Semler Research Centre, a full service clinical research organization primarily in the area of bioanalytical / clinical studies, as well as formulation services, will tread the inorganic path to build its business in India.
In order to reach a good size and to build synergy the company will be looking at options of acquiring companies in the west. “Our focus would be in the area of some high end service layers in drug development, proof of principle capabilities, biometrics, medical writing, pharmacovigilance etc. We need to look at companies which will align our business,” Dr Krathish Bopanna, president and executive director Semler Research Centre told Pharmabiz.
“We have an aggressive growth plan and this year will be a crucial year to reach critical mass. We are confident this can be achieved with our current backlog. Our plans to grow organically will be supported by internal accruals but will scout for investments to pursue inorganic growth,” he added.
Currently, Semler is working in South Africa and UK for GMP and validation services on a multi-year contract project. The company will take up some key formulation projects on profit sharing and fee for service model.
“Its personnel strength of 100 will increase by 70 per cent during end of this fiscal. The company’s non-billable resources will be kept below 6 to 7 per cent initially and we would like to lower this as we grow,” he said.
Semler had inked an agreement with Notox, Netherlands and has commenced assignments which is providing reality on its pipeline. Considerable enquiries are generated, he said.
Clinical research will grow at a reasonable pace Visible trends of project-to- programs conducted in India covers cardiovascular, metabolic disorders, oncology and autoimmune diseases. Western countries are looking at India as a trendsetter for running huge programs. However on a global scenario pipelines are effected badly and cost of development has increased substantially. Generic drugs are making way into the market and there will be a change in which big pharma will pursue generics in their portfolio, stated Dr Bopanna.

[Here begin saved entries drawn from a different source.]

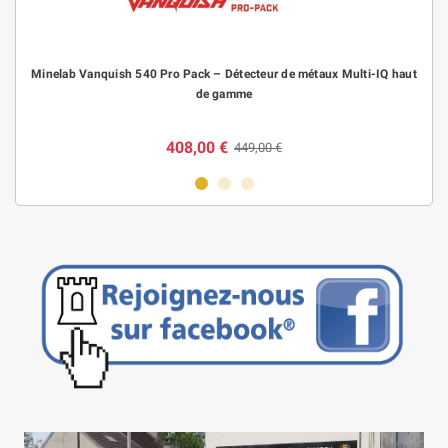
Minelab Vanquish 540 Pro Pack – Détecteur de métaux Multi-IQ haut
de gamme
408,00 €
449,00 €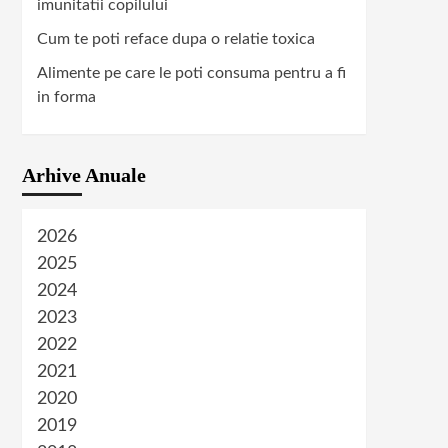
imunitatii copilului
Cum te poti reface dupa o relatie toxica
Alimente pe care le poti consuma pentru a fi
in forma
Arhive Anuale
2026
2025
2024
2023
2022
2021
2020
2019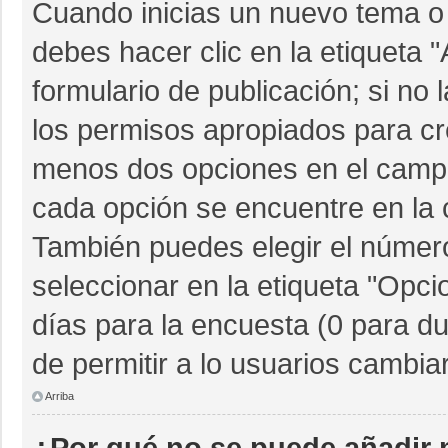
Cuando inicias un nuevo tema o 
debes hacer clic en la etiqueta 
formulario de publicación; si no 
los permisos apropiados para cre
menos dos opciones en el camp
cada opción se encuentre en la c
También puedes elegir el númer
seleccionar en la etiqueta "Opcio
días para la encuesta (0 para dur
de permitir a lo usuarios cambia
Arriba
¿Por qué no se puede añadir 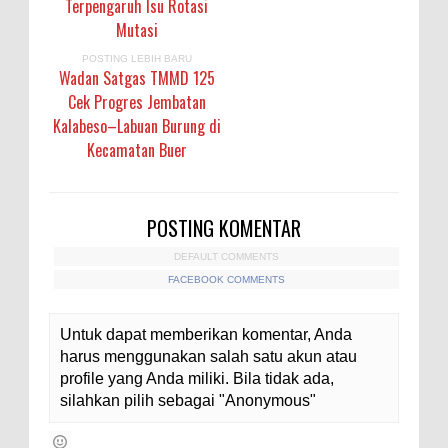
Terpengaruh Isu Rotasi
Mutasi
POSTING LEBIH BARU
Wadan Satgas TMMD 125
Cek Progres Jembatan
Kalabeso–Labuan Burung di
Kecamatan Buer
POSTING KOMENTAR
DEFAULT COMMENTS
FACEBOOK COMMENTS
Untuk dapat memberikan komentar, Anda
harus menggunakan salah satu akun atau
profile yang Anda miliki. Bila tidak ada,
silahkan pilih sebagai "Anonymous"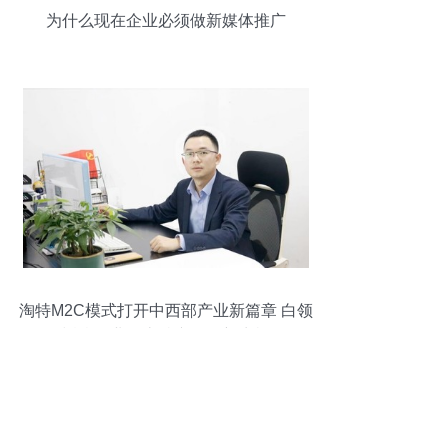
为什么现在企业必须做新媒体推广
淘特M2C模式打开中西部产业新篇章 白领
返乡创业，土特产焕发新生机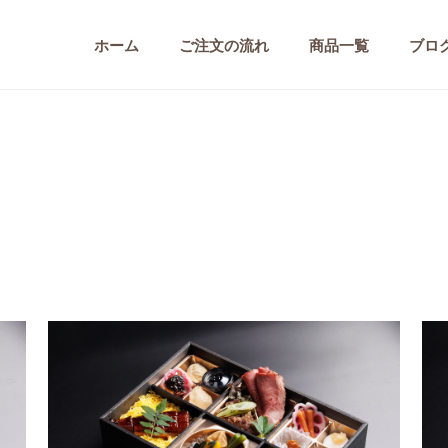
ホーム
ご注文の流れ
商品一覧
ブロ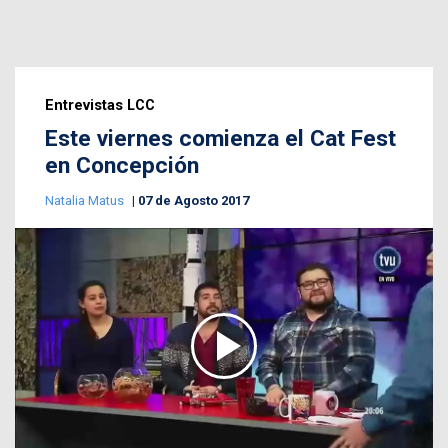
Entrevistas LCC
Este viernes comienza el Cat Fest
en Concepción
Natalia Matus
07 de Agosto 2017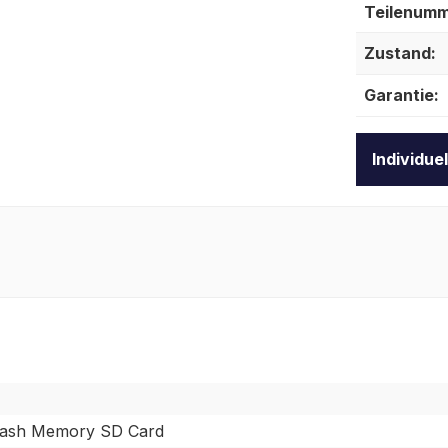
Teilenumm
Zustand:
Garantie:
Individue
ash Memory SD Card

However, competency development and scalability are issues. “Until we find a model, cost competitiveness will be a challenge in India & Asian Countries. Some of the major players are looking at Asian market more realistically in the last three years. Asian markets will be a key indicator for the success or failure of the drug. Speed to market will be an issue and it is important that pharma companies need to shorten communication and decision making process. Developmental costs will be a challenge even for big players. Human capital will continue to be the biggest challenge in India. Utilising available intellectual talent will be the key driver for the success for companies,” said Dr Bopanna.